Huang Lee-Wen, Chao Shiouh-Lirng, Hwang Jiann-Loung
Department of Obstetrics and Gynecology, Shin Kong Wu Ho-Su Memorial Hospital, No. 95 Wen Chang Road, Shih-Lin District, Taipei 111, Taiwan.
Cancer. 2004 Jan 15;100(2):327-34. doi: 10.1002/cncr.20003.
The aim of the current study was to explore the clinical implications and prognostic value of human papillomavirus (HPV) genotype in cervical carcinomas.
A total of 152 patients diagnosed with International Federation of Gynecology and Obstetrics Stage I-IV cervical carcinoma were studied between 1992-1999. HPV DNA status was assessed from paraffin-embedded, formaldehyde-fixed cervical carcinoma specimens by polymerase chain reaction-based methods using E7 type-specific and L1 modified general primers (MY11/GP6+ and GP5+/GP6+). The authors divided the patients into four groups: HPV-16-related, HPV-18-related, HPV-31-related, and HPV-58-related types. The relations with clinicopathologic data and overall survival were evaluated.
HPV DNA was detected in 98% of the tumor specimens and 28.9% of the tumor specimens contained multiple HPV types. The HPV-16-related types were detected more often in squamous cell carcinomas, whereas the HPV-18-related types were more prevalent in adenocarcinomas and adenosquamous carcinomas. In addition, Stage I-II diseases were found more frequently in the HPV-16-related group than in the other groups (P = 0.001). Otherwise, no significant correlation between the HPV genotype and other clinicopathologic parameters was found. After a median follow-up of 64.5 months, the 5-year survival rate was 92% in the HPV-31-related group compared with 70% in the HPV-16-related group, 69% in the HPV-18-related group, and 36% in the HPV-58-related group. The survival rates statistically differed among the four groups by log-rank test (P = 0.02). However, the presence of multiple HPV types was not associated with prognosis. After stratifying for clinical stage, multivariate analysis demonstrated that HPV genotype was an independent prognostic factor. Compared with the HPV-16-related group, the long-term mortality rate was 73 % lower in the HPV-31-related group (relative risk, 0.27; 95% confidence interval, 0.09-0.76; P = 0.013).
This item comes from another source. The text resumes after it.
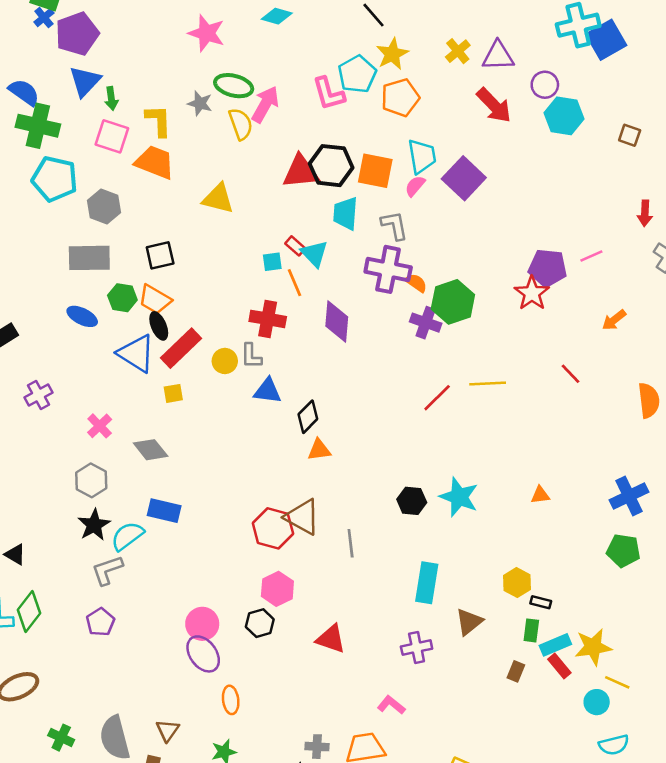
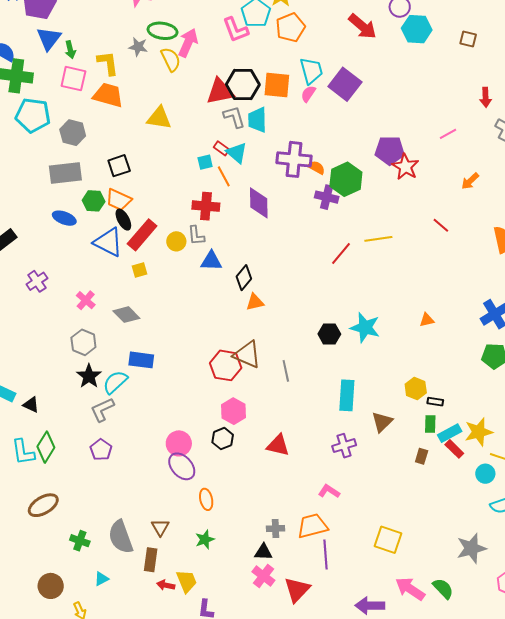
gray L-shape: (394, 225) -> (234, 117), moved
purple pentagon: (548, 268) -> (390, 150), moved

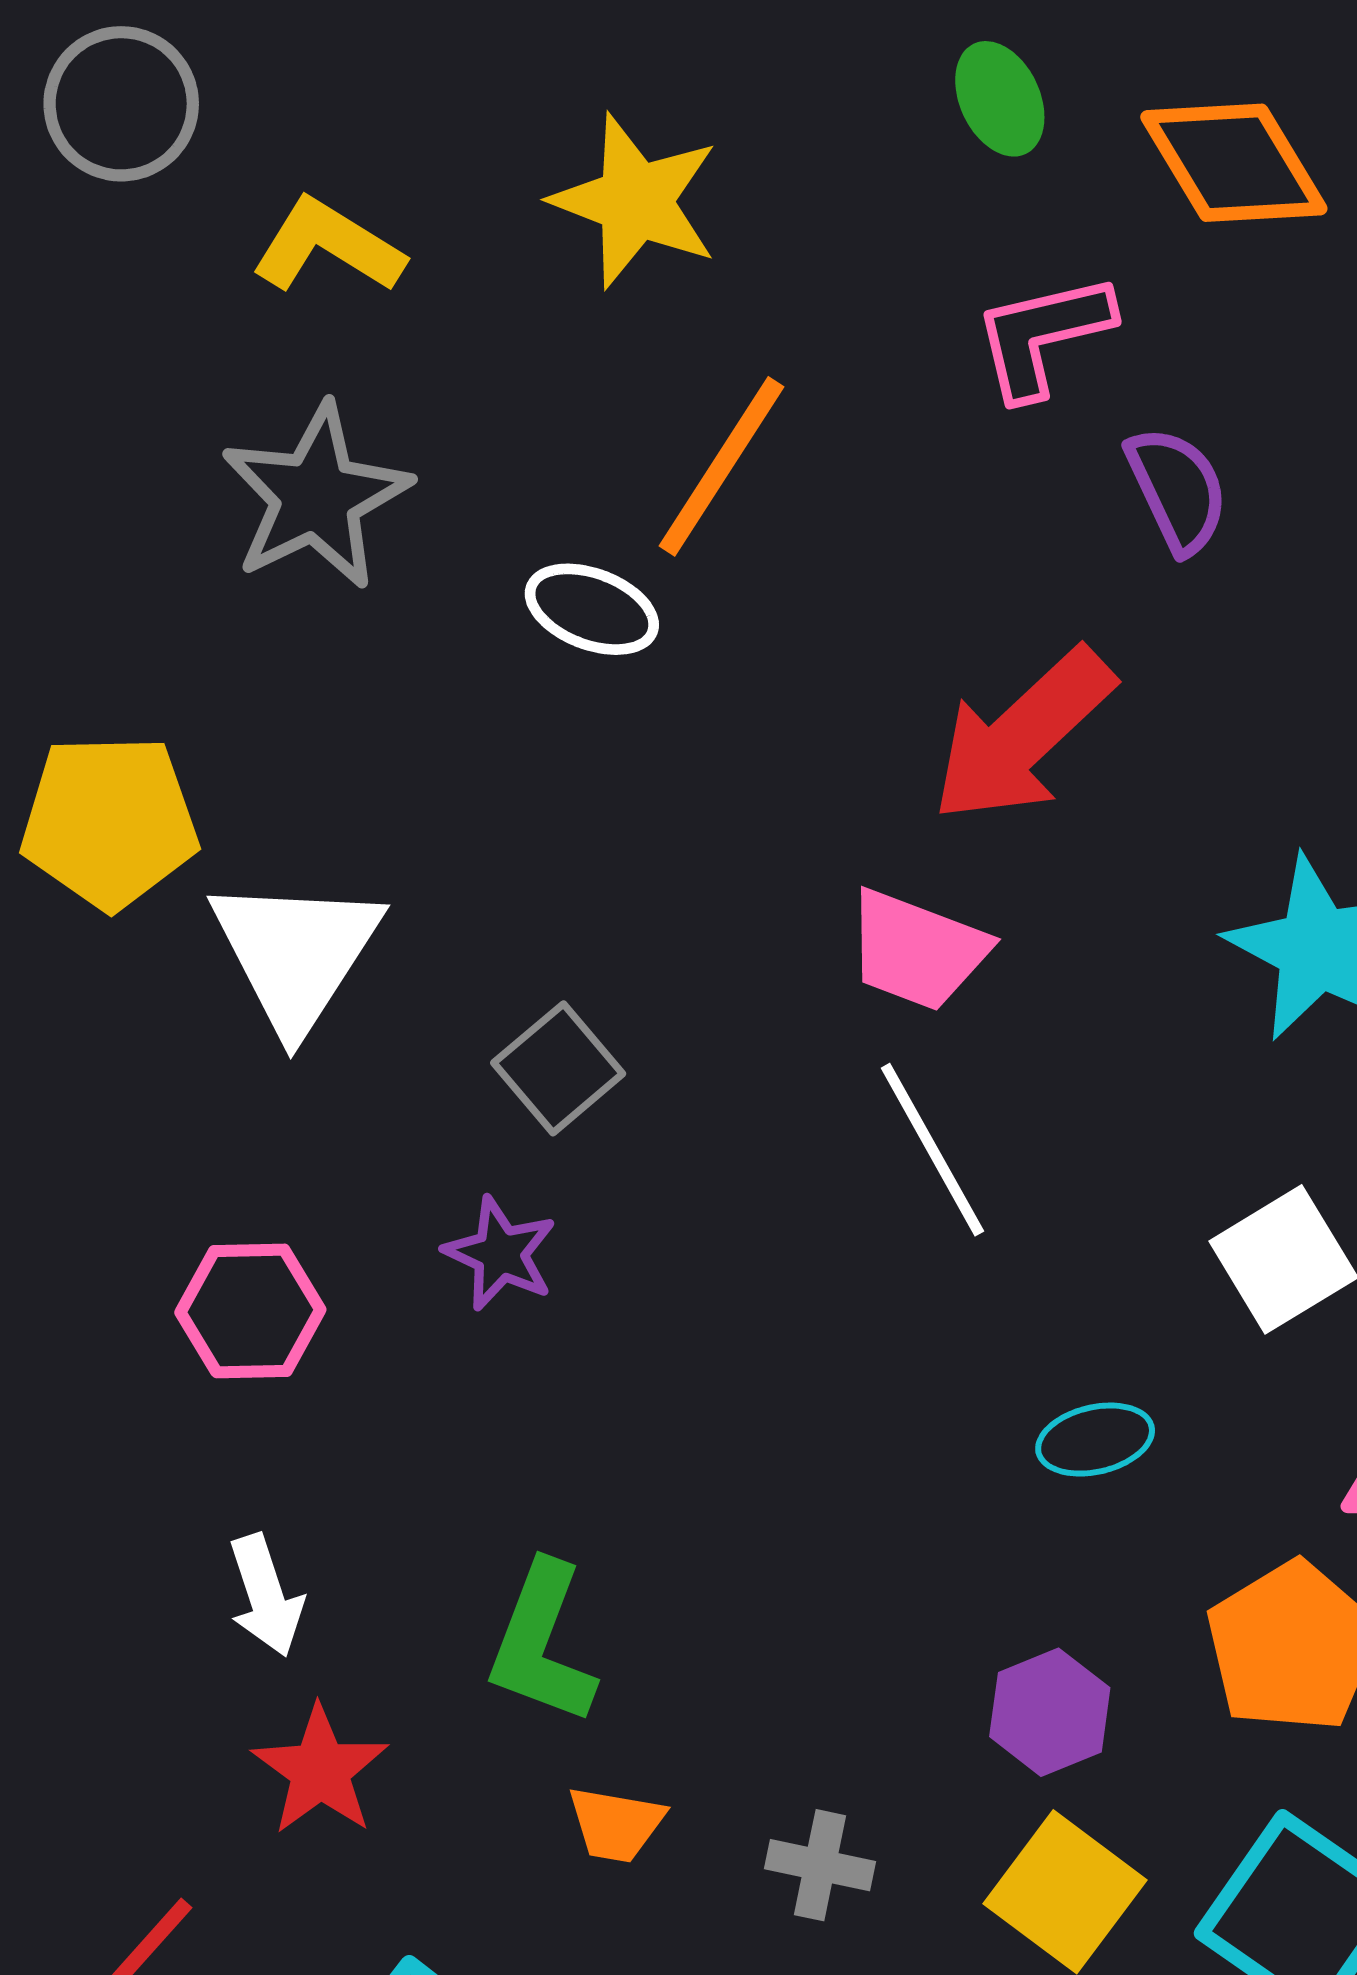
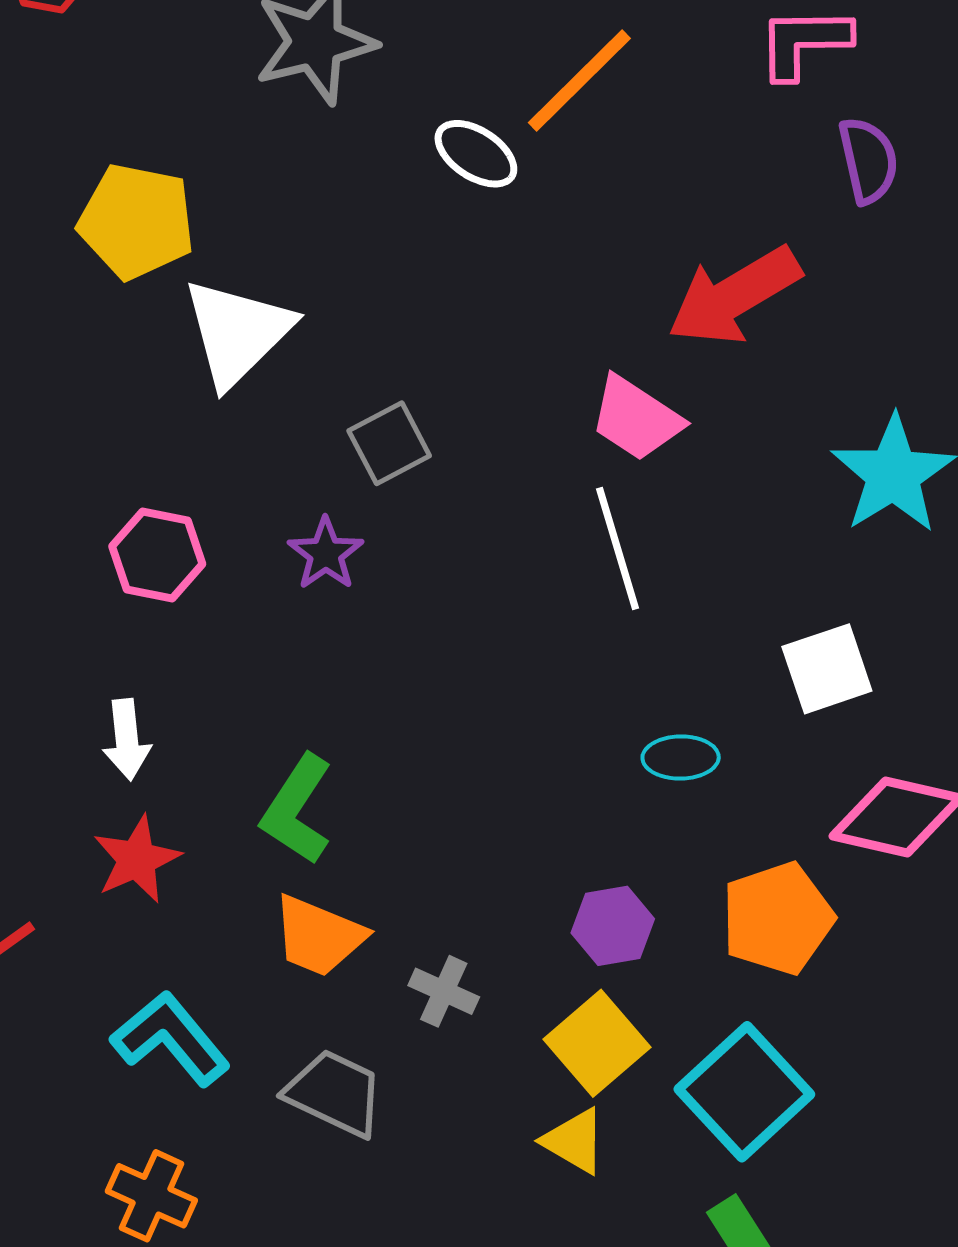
orange trapezoid: (616, 1824) -> (319, 936), size x1.5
The presence of HPV-31-related types was an independent predictor of better survival in patients with cervical carcinoma. Therefore, HPV genotyping of cervical carcinomas may have profound implications for future patient management.
本研究旨在探讨人乳头瘤病毒(HPV)基因型在宫颈癌中的临床意义及预后价值。
1992年至1999年间,共对152例被诊断为国际妇产科联盟(FIGO)I-IV期宫颈癌的患者进行了研究。采用基于聚合酶链反应的方法,使用E7型特异性引物和L1改良通用引物(MY11/GP6+和GP5+/GP6+),从石蜡包埋、甲醛固定的宫颈癌标本中评估HPV DNA状态。作者将患者分为四组:HPV-16相关型、HPV-18相关型、HPV-31相关型和HPV-58相关型。评估其与临床病理数据及总生存期的关系。
98%的肿瘤标本中检测到HPV DNA,28.9%的肿瘤标本含有多种HPV类型。HPV-16相关型在鳞状细胞癌中更常被检测到,而HPV-18相关型在腺癌和腺鳞癌中更为普遍。此外,HPV-16相关组中I-II期疾病的发生率高于其他组(P = 0.001)。否则未发现HPV基因型与其他临床病理参数之间存在显著相关性。中位随访64.5个月后,HPV-31相关组的5年生存率为92%,而HPV-16相关组为70%,HPV-18相关组为69%,HPV-58相关组为36%。通过对数秩检验(P = 0.02),四组的生存率在统计学上存在差异。然而,多种HPV类型的存在与预后无关。在对临床分期进行分层后,多因素分析表明HPV基因型是一个独立的预后因素。与HPV-16相关组相比,HPV-31相关组的长期死亡率低73%(相对风险,0.27;95%置信区间,0.09-0.76;P = 0.013)。
HPV-31相关型的存在是宫颈癌患者生存较好的独立预测因素。因此,宫颈癌的HPV基因分型可能对未来患者的管理具有深远意义。